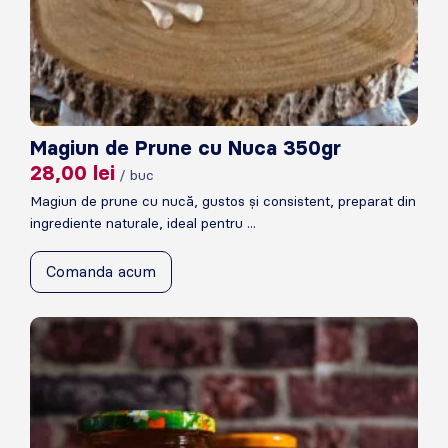
Magiun de Prune cu Nuca 350gr
28,00
lei
/ buc
Magiun de prune cu nucă, gustos și consistent, preparat din
ingrediente naturale, ideal pentru ...
Comanda acum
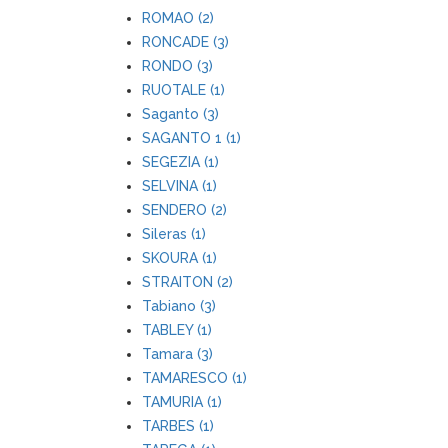
ROMAO (2)
RONCADE (3)
RONDO (3)
RUOTALE (1)
Saganto (3)
SAGANTO 1 (1)
SEGEZIA (1)
SELVINA (1)
SENDERO (2)
Sileras (1)
SKOURA (1)
STRAITON (2)
Tabiano (3)
TABLEY (1)
Tamara (3)
TAMARESCO (1)
TAMURIA (1)
TARBES (1)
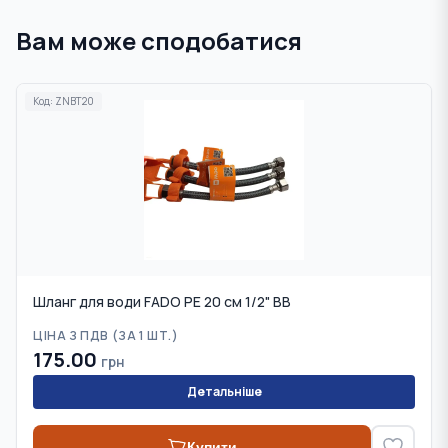
Вам може сподобатися
Код:
ZNBT20
Шланг для води FADO PE 20 см 1/2" ВВ
ЦІНА З ПДВ (
ЗА 1 ШТ.
)
175.00
грн
Детальніше
Купити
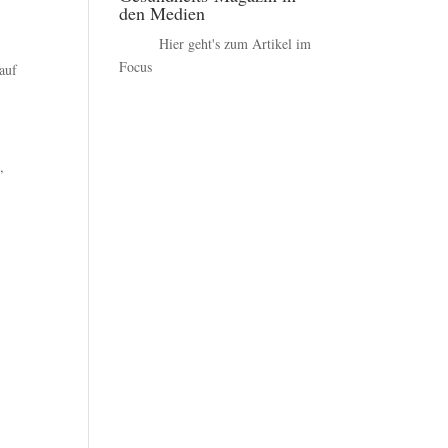
den Medien
Hier geht's zum Artikel im
Focus
 auf
,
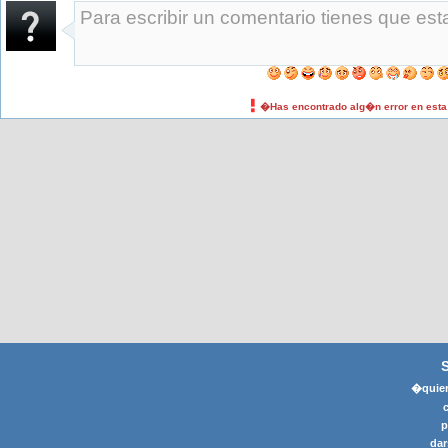
�Has encontrado alg�n error en est
�quier
p
dar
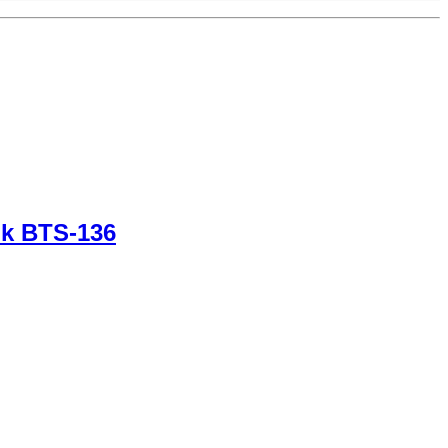
nk BTS-136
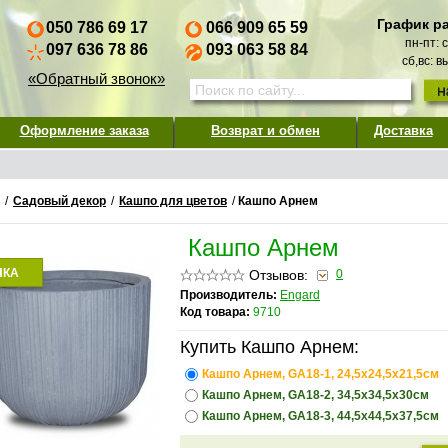
График р
050 786 69 17
066 909 65 59
пн-пт: 
097 636 78 86
093 063 58 84
сб,вс: 
«Обратный звонок»
Оформление заказа
Возврат и обмен
Доставка
/
Садовый декор
/
Кашпо для цветов
/
Кашпо Арнем
Кашпо Арнем
НКА
Отзывов:
0
Производитель:
Engard
Код товара:
9710
Купить Кашпо Арнем:
Кашпо Арнем, GA18-1, 24,5x24,5x21,5см
Кашпо Арнем, GA18-2, 34,5x34,5x30см
Кашпо Арнем, GA18-3, 44,5x44,5x37,5см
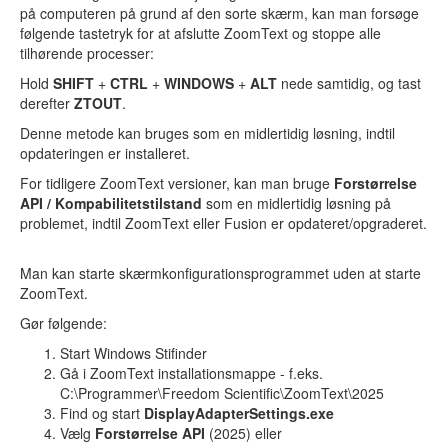
på computeren på grund af den sorte skærm, kan man forsøge
følgende tastetryk for at afslutte ZoomText og stoppe alle
tilhørende processer:
Hold
SHIFT
+
CTRL
+
WINDOWS
+
ALT
nede samtidig, og tast
derefter
ZTOUT
.
Denne metode kan bruges som en midlertidig løsning, indtil
opdateringen er installeret.
For tidligere ZoomText versioner, kan man bruge
Forstørrelse
API / Kompabilitetstilstand
som en midlertidig løsning på
problemet, indtil ZoomText eller Fusion er opdateret/opgraderet.
Man kan starte skærmkonfigurationsprogrammet uden at starte
ZoomText.
Gør følgende:
Start Windows Stifinder
Gå i ZoomText installationsmappe - f.eks.
C:\Programmer\Freedom Scientific\ZoomText\2025
Find og start
DisplayAdapterSettings.exe
Vælg
Forstørrelse API
(2025) eller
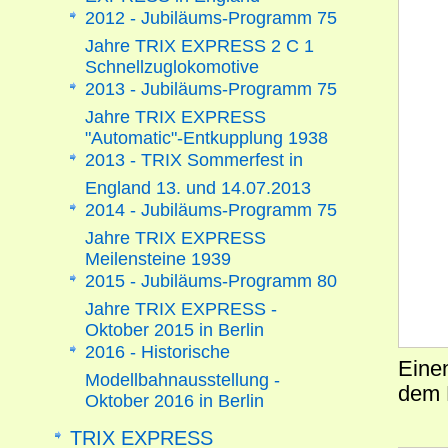
2012 - Jubiläums-Programm 75
Jahre TRIX EXPRESS 2 C 1
Schnellzuglokomotive
2013 - Jubiläums-Programm 75
Jahre TRIX EXPRESS
"Automatic"-Entkupplung 1938
2013 - TRIX Sommerfest in
England 13. und 14.07.2013
2014 - Jubiläums-Programm 75
Jahre TRIX EXPRESS
Meilensteine 1939
2015 - Jubiläums-Programm 80
Jahre TRIX EXPRESS -
Oktober 2015 in Berlin
2016 - Historische
Einen
Modellbahnausstellung -
dem 
Oktober 2016 in Berlin
TRIX EXPRESS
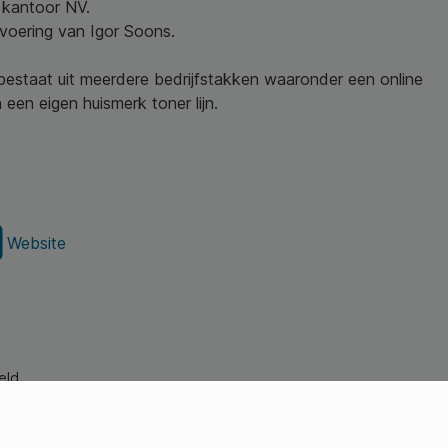
w kantoor NV.
nvoering van Igor Soons.
 bestaat uit meerdere bedrijfstakken waaronder een online
een eigen huismerk toner lijn.
Website
eld.
s Young Professionals)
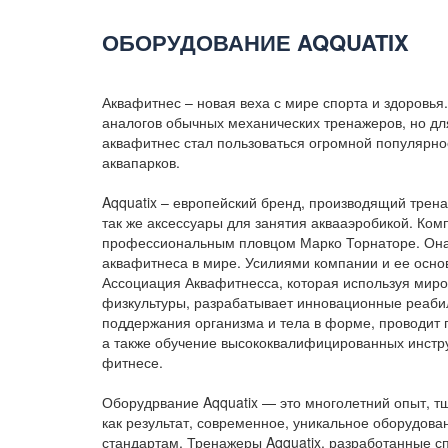
ОБОРУДОВАНИЕ AQQUATIX
Аквафитнес – новая веха с мире спорта и здоровь
аналогов обычных механических тренажеров, но дл
аквафитнес стал пользоваться огромной популярно
аквапарков.
Aqquatix – европейский бренд, производящий трен
так же аксессуары для занятия аквааэробикой. Ком
профессиональным пловцом Марко Торнаторе. Она 
аквафитнеса в мире. Усилиями компании и ее осно
Ассоциация Аквафитнесса, которая используя миро
физкультуры, разрабатывает инновационные реаби
поддержания организма и тела в форме, проводит 
а также обучение высококвалифицированных инстр
фитнесе.
Оборудрвание Aqquatix — это многолетний опыт, т
как результат, современное, уникальное оборудов
стандартам. Тренажеры Aqquatix, разработанные с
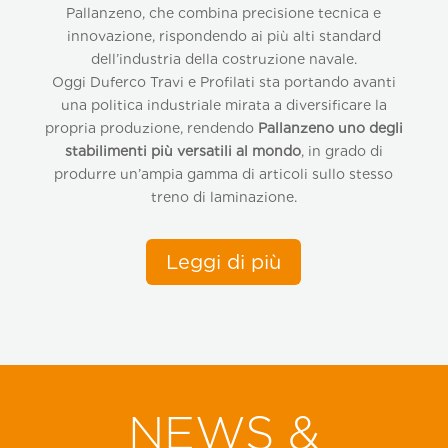
Pallanzeno, che combina precisione tecnica e
innovazione, rispondendo ai più alti standard
dell’industria della costruzione navale.
Oggi Duferco Travi e Profilati sta portando avanti
una politica industriale mirata a diversificare la
propria produzione, rendendo
Pallanzeno uno degli
stabilimenti più versatili al mondo
, in grado di
produrre un’ampia gamma di articoli sullo stesso
treno di laminazione.
Leggi di più
NEWS &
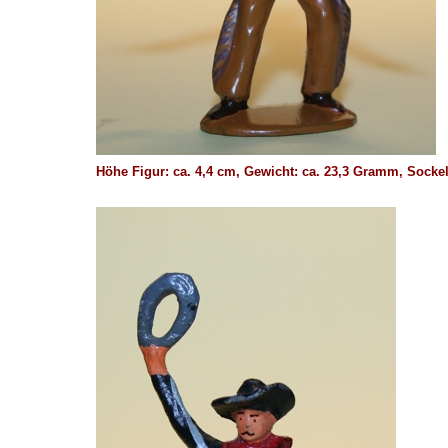
Höhe Figur: ca. 4,4 cm, Gewicht: ca. 23,3 Gramm, Soc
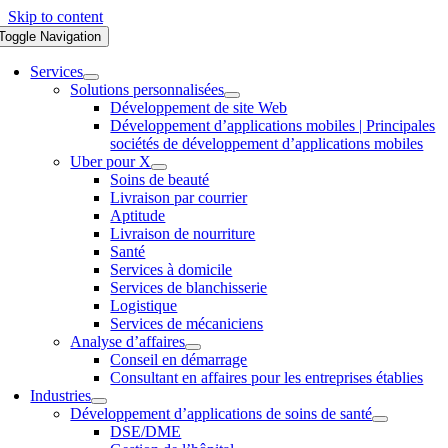
Skip to content
Toggle Navigation
Services
Solutions personnalisées
Développement de site Web
Développement d’applications mobiles | Principales
sociétés de développement d’applications mobiles
Uber pour X
Soins de beauté
Livraison par courrier
Aptitude
Livraison de nourriture
Santé
Services à domicile
Services de blanchisserie
Logistique
Services de mécaniciens
Analyse d’affaires
Conseil en démarrage
Consultant en affaires pour les entreprises établies
Industries
Développement d’applications de soins de santé
DSE/DME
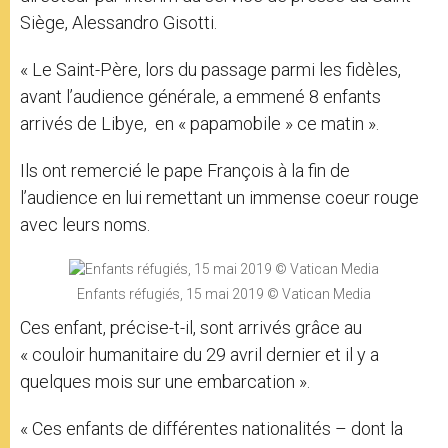
Siège, Alessandro Gisotti.
« Le Saint-Père, lors du passage parmi les fidèles,
avant l’audience générale, a emmené 8 enfants
arrivés de Libye, en « papamobile » ce matin ».
Ils ont remercié le pape François à la fin de
l’audience en lui remettant un immense coeur rouge
avec leurs noms.
Enfants réfugiés, 15 mai 2019 © Vatican Media
Ces enfant, précise-t-il, sont arrivés grâce au
« couloir humanitaire du 29 avril dernier et il y a
quelques mois sur une embarcation ».
« Ces enfants de différentes nationalités – dont la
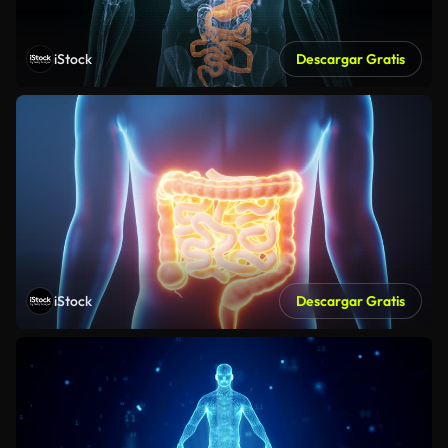
iStock
Descargar Gratis
iStock
Descargar Gratis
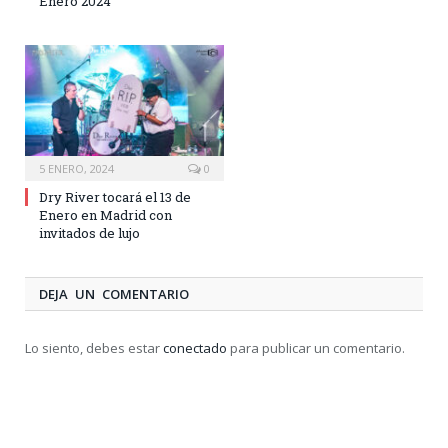
Enero 2024
5 ENERO, 2024
0
Dry River tocará el 13 de
Enero en Madrid con
invitados de lujo
DEJA UN COMENTARIO
Lo siento, debes estar
conectado
para publicar un comentario.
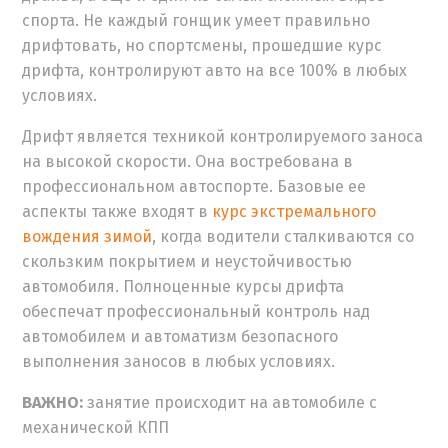
спорта. Не каждый гонщик умеет правильно
дрифтовать, но спортсмены, прошедшие курс
дрифта, контролируют авто на все 100% в любых
условиях.
Дрифт является техникой контролируемого заноса
на высокой скорости. Она востребована в
профессиональном автоспорте. Базовые ее
аспекты также входят в
курс экстремального
вождения зимой
, когда водители сталкиваются со
скользким покрытием и неустойчивостью
автомобиля. Полноценные
курсы дрифта
обеспечат профессиональный контроль над
автомобилем и автоматизм безопасного
выполнения заносов в любых условиях.
ВАЖНО:
занятие происходит на автомобиле с
механической КПП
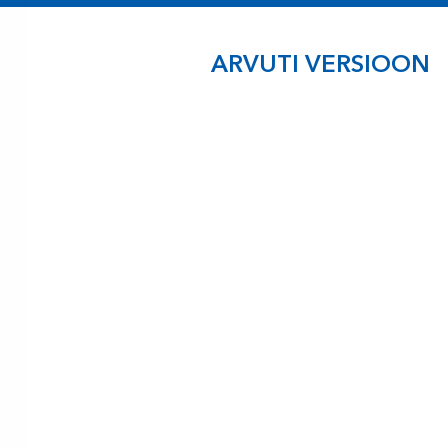
ARVUTI VERSIOON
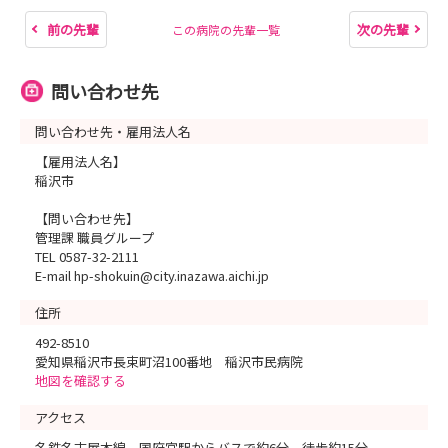
前の先輩
次の先輩
この病院の先輩一覧
問い合わせ先
問い合わせ先・雇用法人名
【雇用法人名】
稲沢市
【問い合わせ先】
管理課 職員グループ
TEL 0587-32-2111
E-mail hp-shokuin@city.inazawa.aichi.jp
住所
492-8510
愛知県稲沢市長束町沼100番地 稲沢市民病院
地図を確認する
アクセス
名鉄名古屋本線 国府宮駅からバスで約6分、徒歩約15分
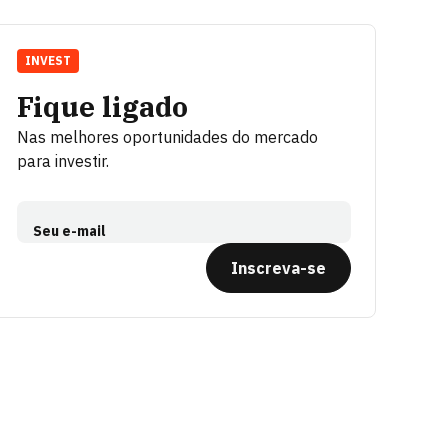
INVEST
Fique ligado
Nas melhores oportunidades do mercado
para investir.
Seu e-mail
Inscreva-se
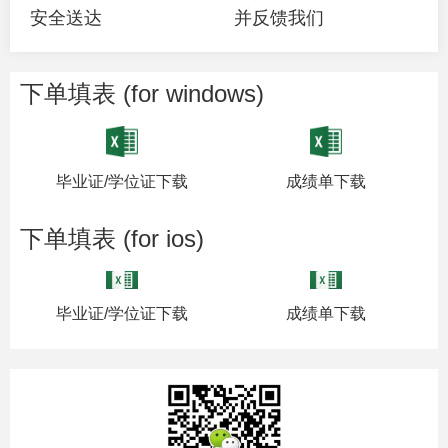
安全送达
并反馈我们
下单填表 (for windows)
毕业证/学位证下载
成绩单下载
下单填表 (for ios)
毕业证/学位证下载
成绩单下载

= = = = = = =

- [Task item] Leave every image out, and retype the material exactly.

- [Reply]
Magiun de Prune cu Nuca 350gr
28,00
lei
/ buc
Magiun de prune cu nucă, gustos și consistent, preparat din
ingrediente naturale, ideal pentru ...
Comanda acum
ROMAO (2)
RONCADE (3)
RONDO (3)
RUOTALE (1)
Saganto (3)
SAGANTO 1 (1)
SEGEZIA (1)
SELVINA (1)
SENDERO (2)
Sileras (1)
SKOURA (1)
STRAITON (2)
Tabiano (3)
TABLEY (1)
Tamara (3)
TAMARESCO (1)
TAMURIA (1)
TARBES (1)
Вам може сподобатися
Код:
ZNBT20
Шланг для води FADO PE 20 см 1/2" ВВ
ЦІНА З ПДВ (
ЗА 1 ШТ.
)
175.00
грн
Детальніше
Купити
den Medien
Hier geht's zum Artikel im
Focus
 auf
,
�Has encontrado alg�n error en est
�quier
p
dar
nk BTS-136
График р
050 786 69 17
066 909 65 59
пн-пт: 
097 636 78 86
093 063 58 84
сб,вс: 
«Обратный звонок»
Оформление заказа
Возврат и обмен
Доставка
/
Садовый декор
/
Кашпо для цветов
/
Кашпо Арнем
Кашпо Арнем
НКА
Отзывов:
0
Производитель:
Engard
Код товара:
9710
Купить Кашпо Арнем:
Кашпо Арнем, GA18-1, 24,5x24,5x21,5см
Кашпо Арнем, GA18-2, 34,5x34,5x30см
Кашпо Арнем, GA18-3, 44,5x44,5x37,5см
på computeren på grund af den sorte skærm, kan man forsøge
følgende tastetryk for at afslutte ZoomText og stoppe alle
tilhørende processer:
Hold
SHIFT
+
CTRL
+
WINDOWS
+
ALT
nede samtidig, og tast
derefter
ZTOUT
.
Denne metode kan bruges som en midlertidig løsning, indtil
opdateringen er installeret.
For tidligere ZoomText versioner, kan man bruge
Forstørrelse
API / Kompabilitetstilstand
som en midlertidig løsning på
problemet, indtil ZoomText eller Fusion er opdateret/opgraderet.
Man kan starte skærmkonfigurationsprogrammet uden at starte
ZoomText.
Gør følgende:
Start Windows Stifinder
Gå i ZoomText installationsmappe - f.eks.
C:\Programmer\Freedom Scientific\ZoomText\2025
Find og start
DisplayAdapterSettings.exe
Vælg
Forstørrelse API
(2025) eller
2012 - Jubiläums-Programm 75
Jahre TRIX EXPRESS 2 C 1
Schnellzuglokomotive
2013 - Jubiläums-Programm 75
Jahre TRIX EXPRESS
"Automatic"-Entkupplung 1938
2013 - TRIX Sommerfest in
England 13. und 14.07.2013
2014 - Jubiläums-Programm 75
Jahre TRIX EXPRESS
Meilensteine 1939
2015 - Jubiläums-Programm 80
Jahre TRIX EXPRESS -
Oktober 2015 in Berlin
2016 - Historische
Einen
Modellbahnausstellung -
dem 
Oktober 2016 in Berlin
TRIX EXPRESS
w kantoor NV.
nvoering van Igor Soons.
 bestaat uit meerdere bedrijfstakken waaronder een online
een eigen huismerk toner lijn.
Website
eld.
s Young Professionals)
ОБОРУДОВАНИЕ AQQUATIX
Аквафитнес – новая веха с мире спорта и здоровь
аналогов обычных механических тренажеров, но дл
аквафитнес стал пользоваться огромной популярно
аквапарков.
Aqquatix – европейский бренд, производящий трен
так же аксессуары для занятия аквааэробикой. Ком
профессиональным пловцом Марко Торнаторе. Она 
аквафитнеса в мире. Усилиями компании и ее осно
Ассоциация Аквафитнесса, которая используя миро
физкультуры, разрабатывает инновационные реаби
поддержания организма и тела в форме, проводит 
а также обучение высококвалифицированных инстр
фитнесе.
Оборудрвание Aqquatix — это многолетний опыт, т
как результат, современное, уникальное оборудов
стандартам. Тренажеры Aqquatix, разработанные с
Pallanzeno, che combina precisione tecnica e
innovazione, rispondendo ai più alti standard
dell’industria della costruzione navale.
Oggi Duferco Travi e Profilati sta portando avanti
una politica industriale mirata a diversificare la
propria produzione, rendendo
Pallanzeno uno degli
stabilimenti più versatili al mondo
, in grado di
produrre un’ampia gamma di articoli sullo stesso
treno di laminazione.
Leggi di più
NEWS &
Höhe Figur: ca. 4,4 cm, Gewicht: ca. 23,3 Gramm, Soc
Skip to content
Toggle Navigation
Services
Solutions personnalisées
Développement de site Web
Développement d’applications mobiles | Principales
sociétés de développement d’applications mobiles
Uber pour X
Soins de beauté
Livraison par courrier
Aptitude
Livraison de nourriture
Santé
Services à domicile
Services de blanchisserie
Logistique
Services de mécaniciens
Analyse d’affaires
Conseil en démarrage
Consultant en affaires pour les entreprises établies
Industries
Développement d’applications de soins de santé
DSE/DME
Siège, Alessandro Gisotti.
« Le Saint-Père, lors du passage parmi les fidèles,
avant l’audience générale, a emmené 8 enfants
arrivés de Libye, en « papamobile » ce matin ».
Ils ont remercié le pape François à la fin de
l’audience en lui remettant un immense coeur rouge
avec leurs noms.
Enfants réfugiés, 15 mai 2019 © Vatican Media
Ces enfant, précise-t-il, sont arrivés grâce au
« couloir humanitaire du 29 avril dernier et il y a
quelques mois sur une embarcation ».
« Ces enfants de différentes nationalités – dont la
iStock
Descargar Gratis
iStock
Descargar Gratis
Enero 2024
5 ENERO, 2024
0
Dry River tocará el 13 de
Enero en Madrid con
invitados de lujo
DEJA UN COMENTARIO
Lo siento, debes estar
conectado
para publicar un comentario.
спорта. Не каждый гонщик умеет правильно
дрифтовать, но спортсмены, прошедшие курс
дрифта, контролируют авто на все 100% в любых
условиях.
Дрифт является техникой контролируемого заноса
на высокой скорости. Она востребована в
профессиональном автоспорте. Базовые ее
аспекты также входят в
курс экстремального
вождения зимой
, когда водители сталкиваются со
скользким покрытием и неустойчивостью
автомобиля. Полноценные
курсы дрифта
обеспечат профессиональный контроль над
автомобилем и автоматизм безопасного
выполнения заносов в любых условиях.
ВАЖНО:
занятие происходит на автомобиле с
механической КПП
ARVUTI VERSIOON
前の先輩
次の先輩
この病院の先輩一覧
問い合わせ先
問い合わせ先・雇用法人名
【雇用法人名】
稲沢市
【問い合わせ先】
管理課 職員グループ
TEL 0587-32-2111
E-mail hp-shokuin@city.inazawa.aichi.jp
住所
492-8510
愛知県稲沢市長束町沼100番地 稲沢市民病院
地図を確認する
アクセス
名鉄名古屋本線 国府宮駅からバスで約6分、徒歩約15分
INVEST
Fique ligado
Nas melhores oportunidades do mercado
para investir.
Seu e-mail
Inscreva-se
安全送达
并反馈我们
下单填表 (for windows)
毕业证/学位证下载
成绩单下载
下单填表 (for ios)
毕业证/学位证下载
成绩单下载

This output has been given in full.